§ EXERCISE DETAILS
For this exercise, print all of the entries exactly as given.

§ RECORD SET
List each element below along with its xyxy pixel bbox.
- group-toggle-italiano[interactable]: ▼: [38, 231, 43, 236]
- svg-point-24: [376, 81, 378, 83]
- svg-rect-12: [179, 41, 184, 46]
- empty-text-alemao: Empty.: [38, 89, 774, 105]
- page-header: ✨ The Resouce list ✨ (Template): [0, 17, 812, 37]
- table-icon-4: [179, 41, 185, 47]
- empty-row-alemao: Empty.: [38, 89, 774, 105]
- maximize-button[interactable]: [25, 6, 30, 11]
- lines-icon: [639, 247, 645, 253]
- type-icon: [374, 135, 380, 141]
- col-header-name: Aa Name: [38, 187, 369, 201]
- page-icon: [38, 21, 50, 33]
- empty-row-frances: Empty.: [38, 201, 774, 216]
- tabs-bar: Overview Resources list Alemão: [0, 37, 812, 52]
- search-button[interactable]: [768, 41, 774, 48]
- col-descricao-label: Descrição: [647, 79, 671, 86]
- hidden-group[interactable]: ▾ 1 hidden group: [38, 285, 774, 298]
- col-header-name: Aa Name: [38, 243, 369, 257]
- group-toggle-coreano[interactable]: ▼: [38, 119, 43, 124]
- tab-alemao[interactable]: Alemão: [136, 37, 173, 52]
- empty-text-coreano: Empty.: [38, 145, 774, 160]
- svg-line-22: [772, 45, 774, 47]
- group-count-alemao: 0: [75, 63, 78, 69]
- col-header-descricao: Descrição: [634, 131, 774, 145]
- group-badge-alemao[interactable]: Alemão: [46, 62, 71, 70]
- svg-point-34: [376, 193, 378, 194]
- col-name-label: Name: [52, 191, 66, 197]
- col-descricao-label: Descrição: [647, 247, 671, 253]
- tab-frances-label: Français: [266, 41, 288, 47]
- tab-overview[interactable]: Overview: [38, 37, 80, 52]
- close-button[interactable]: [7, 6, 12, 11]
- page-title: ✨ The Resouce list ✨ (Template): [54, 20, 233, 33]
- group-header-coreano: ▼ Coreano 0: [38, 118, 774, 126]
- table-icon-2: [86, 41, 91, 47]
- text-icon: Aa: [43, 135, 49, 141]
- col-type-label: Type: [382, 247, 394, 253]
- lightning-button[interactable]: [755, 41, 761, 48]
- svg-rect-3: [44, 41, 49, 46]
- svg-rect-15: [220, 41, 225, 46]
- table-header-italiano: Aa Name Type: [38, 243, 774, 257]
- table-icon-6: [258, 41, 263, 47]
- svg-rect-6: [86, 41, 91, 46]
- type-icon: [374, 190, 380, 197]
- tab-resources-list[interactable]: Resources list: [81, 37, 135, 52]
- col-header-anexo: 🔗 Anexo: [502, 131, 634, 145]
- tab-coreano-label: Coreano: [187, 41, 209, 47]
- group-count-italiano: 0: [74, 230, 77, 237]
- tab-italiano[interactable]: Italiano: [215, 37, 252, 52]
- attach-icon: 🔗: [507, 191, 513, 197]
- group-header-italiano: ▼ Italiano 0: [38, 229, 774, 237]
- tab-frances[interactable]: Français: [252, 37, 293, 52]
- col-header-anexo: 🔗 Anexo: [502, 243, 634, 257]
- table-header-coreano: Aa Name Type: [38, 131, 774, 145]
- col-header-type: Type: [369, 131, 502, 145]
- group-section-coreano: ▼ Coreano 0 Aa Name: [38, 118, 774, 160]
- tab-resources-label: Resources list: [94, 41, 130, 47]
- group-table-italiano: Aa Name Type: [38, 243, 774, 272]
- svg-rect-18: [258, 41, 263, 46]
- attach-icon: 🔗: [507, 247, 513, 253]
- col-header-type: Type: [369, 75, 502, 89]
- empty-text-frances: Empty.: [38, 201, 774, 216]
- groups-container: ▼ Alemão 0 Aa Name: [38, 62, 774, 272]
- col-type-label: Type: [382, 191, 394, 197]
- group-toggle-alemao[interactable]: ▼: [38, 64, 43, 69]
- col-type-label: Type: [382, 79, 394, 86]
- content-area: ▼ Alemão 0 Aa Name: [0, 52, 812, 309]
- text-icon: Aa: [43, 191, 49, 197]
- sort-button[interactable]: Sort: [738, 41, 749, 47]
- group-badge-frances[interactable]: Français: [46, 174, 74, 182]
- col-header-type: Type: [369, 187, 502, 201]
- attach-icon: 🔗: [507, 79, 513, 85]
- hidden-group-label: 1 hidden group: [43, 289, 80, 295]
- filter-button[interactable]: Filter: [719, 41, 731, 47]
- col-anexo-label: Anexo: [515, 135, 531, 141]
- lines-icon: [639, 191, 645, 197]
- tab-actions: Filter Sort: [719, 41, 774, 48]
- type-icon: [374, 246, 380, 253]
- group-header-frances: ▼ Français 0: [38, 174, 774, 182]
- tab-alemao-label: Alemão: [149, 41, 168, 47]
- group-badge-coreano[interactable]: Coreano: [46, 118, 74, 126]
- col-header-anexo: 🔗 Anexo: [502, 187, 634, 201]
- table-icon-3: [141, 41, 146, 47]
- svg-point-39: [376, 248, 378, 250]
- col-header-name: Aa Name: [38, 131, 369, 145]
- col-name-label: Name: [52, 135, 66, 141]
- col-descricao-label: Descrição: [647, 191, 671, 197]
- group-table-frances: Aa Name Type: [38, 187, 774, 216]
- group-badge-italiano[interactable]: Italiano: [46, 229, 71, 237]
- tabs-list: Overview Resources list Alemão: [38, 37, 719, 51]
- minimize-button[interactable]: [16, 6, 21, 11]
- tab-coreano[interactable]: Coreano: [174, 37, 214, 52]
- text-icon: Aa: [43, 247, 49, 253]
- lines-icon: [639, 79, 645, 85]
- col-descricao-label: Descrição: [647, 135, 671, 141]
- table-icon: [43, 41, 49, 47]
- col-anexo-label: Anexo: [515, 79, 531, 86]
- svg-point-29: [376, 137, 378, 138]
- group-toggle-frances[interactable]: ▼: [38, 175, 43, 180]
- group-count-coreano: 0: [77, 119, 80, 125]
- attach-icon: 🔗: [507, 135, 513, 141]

§ ANSWER TO THE EXERCISE
List each element below along with its xyxy pixel bbox.
- group-toggle-italiano[interactable]: ▼: [38, 231, 43, 236]
- svg-point-24: [376, 81, 378, 83]
- svg-rect-12: [179, 41, 184, 46]
- empty-text-alemao: Empty.: [38, 89, 774, 105]
- page-header: ✨ The Resouce list ✨ (Template): [0, 17, 812, 37]
- table-icon-4: [179, 41, 185, 47]
- empty-row-alemao: Empty.: [38, 89, 774, 105]
- maximize-button[interactable]: [25, 6, 30, 11]
- lines-icon: [639, 247, 645, 253]
- type-icon: [374, 135, 380, 141]
- col-header-name: Aa Name: [38, 187, 369, 201]
- page-icon: [38, 21, 50, 33]
- empty-row-frances: Empty.: [38, 201, 774, 216]
- tabs-bar: Overview Resources list Alemão: [0, 37, 812, 52]
- search-button[interactable]: [768, 41, 774, 48]
- col-descricao-label: Descrição: [647, 79, 671, 86]
- hidden-group[interactable]: ▾ 1 hidden group: [38, 285, 774, 298]
- col-header-name: Aa Name: [38, 243, 369, 257]
- group-toggle-coreano[interactable]: ▼: [38, 119, 43, 124]
- tab-alemao[interactable]: Alemão: [136, 37, 173, 52]
- empty-text-coreano: Empty.: [38, 145, 774, 160]
- svg-line-22: [772, 45, 774, 47]
- group-count-alemao: 0: [75, 63, 78, 69]
- col-header-descricao: Descrição: [634, 131, 774, 145]
- group-badge-alemao[interactable]: Alemão: [46, 62, 71, 70]
- svg-point-34: [376, 193, 378, 194]
- col-name-label: Name: [52, 191, 66, 197]
- col-descricao-label: Descrição: [647, 247, 671, 253]
- tab-frances-label: Français: [266, 41, 288, 47]
- tab-overview[interactable]: Overview: [38, 37, 80, 52]
- close-button[interactable]: [7, 6, 12, 11]
- page-title: ✨ The Resouce list ✨ (Template): [54, 20, 233, 33]
- group-header-coreano: ▼ Coreano 0: [38, 118, 774, 126]
- table-icon-2: [86, 41, 91, 47]
- text-icon: Aa: [43, 135, 49, 141]
- col-type-label: Type: [382, 247, 394, 253]
- lightning-button[interactable]: [755, 41, 761, 48]
- svg-rect-3: [44, 41, 49, 46]
- svg-rect-15: [220, 41, 225, 46]
- table-header-italiano: Aa Name Type: [38, 243, 774, 257]
- table-icon-6: [258, 41, 263, 47]
- svg-rect-6: [86, 41, 91, 46]
- type-icon: [374, 190, 380, 197]
- tab-resources-list[interactable]: Resources list: [81, 37, 135, 52]
- col-header-anexo: 🔗 Anexo: [502, 131, 634, 145]
- tab-coreano-label: Coreano: [187, 41, 209, 47]
- group-count-italiano: 0: [74, 230, 77, 237]
- tab-italiano[interactable]: Italiano: [215, 37, 252, 52]
- attach-icon: 🔗: [507, 191, 513, 197]
- group-header-italiano: ▼ Italiano 0: [38, 229, 774, 237]
- tab-frances[interactable]: Français: [252, 37, 293, 52]
- col-header-anexo: 🔗 Anexo: [502, 243, 634, 257]
- table-header-coreano: Aa Name Type: [38, 131, 774, 145]
- col-header-type: Type: [369, 131, 502, 145]
- group-section-coreano: ▼ Coreano 0 Aa Name: [38, 118, 774, 160]
- tab-resources-label: Resources list: [94, 41, 130, 47]
- group-table-italiano: Aa Name Type: [38, 243, 774, 272]
- svg-rect-18: [258, 41, 263, 46]
- attach-icon: 🔗: [507, 247, 513, 253]
- col-header-type: Type: [369, 75, 502, 89]
- empty-text-frances: Empty.: [38, 201, 774, 216]
- groups-container: ▼ Alemão 0 Aa Name: [38, 62, 774, 272]
- col-type-label: Type: [382, 191, 394, 197]
- group-toggle-alemao[interactable]: ▼: [38, 64, 43, 69]
- col-type-label: Type: [382, 79, 394, 86]
- content-area: ▼ Alemão 0 Aa Name: [0, 52, 812, 309]
- text-icon: Aa: [43, 191, 49, 197]
- sort-button[interactable]: Sort: [738, 41, 749, 47]
- group-badge-frances[interactable]: Français: [46, 174, 74, 182]
- col-header-type: Type: [369, 187, 502, 201]
- attach-icon: 🔗: [507, 79, 513, 85]
- hidden-group-label: 1 hidden group: [43, 289, 80, 295]
- filter-button[interactable]: Filter: [719, 41, 731, 47]
- col-anexo-label: Anexo: [515, 135, 531, 141]
- lines-icon: [639, 191, 645, 197]
- tab-actions: Filter Sort: [719, 41, 774, 48]
- type-icon: [374, 246, 380, 253]
- group-header-frances: ▼ Français 0: [38, 174, 774, 182]
- tab-alemao-label: Alemão: [149, 41, 168, 47]
- group-badge-coreano[interactable]: Coreano: [46, 118, 74, 126]
- col-header-anexo: 🔗 Anexo: [502, 187, 634, 201]
- table-icon-3: [141, 41, 146, 47]
- svg-point-39: [376, 248, 378, 250]
- col-header-name: Aa Name: [38, 131, 369, 145]
- col-name-label: Name: [52, 135, 66, 141]
- col-descricao-label: Descrição: [647, 191, 671, 197]
- group-table-frances: Aa Name Type: [38, 187, 774, 216]
- group-badge-italiano[interactable]: Italiano: [46, 229, 71, 237]
- tabs-list: Overview Resources list Alemão: [38, 37, 719, 51]
- minimize-button[interactable]: [16, 6, 21, 11]
- tab-coreano[interactable]: Coreano: [174, 37, 214, 52]
- text-icon: Aa: [43, 247, 49, 253]
- lines-icon: [639, 79, 645, 85]
- col-descricao-label: Descrição: [647, 135, 671, 141]
- table-icon: [43, 41, 49, 47]
- col-anexo-label: Anexo: [515, 79, 531, 86]
- svg-point-29: [376, 137, 378, 138]
- group-toggle-frances[interactable]: ▼: [38, 175, 43, 180]
- group-count-coreano: 0: [77, 119, 80, 125]
- attach-icon: 🔗: [507, 135, 513, 141]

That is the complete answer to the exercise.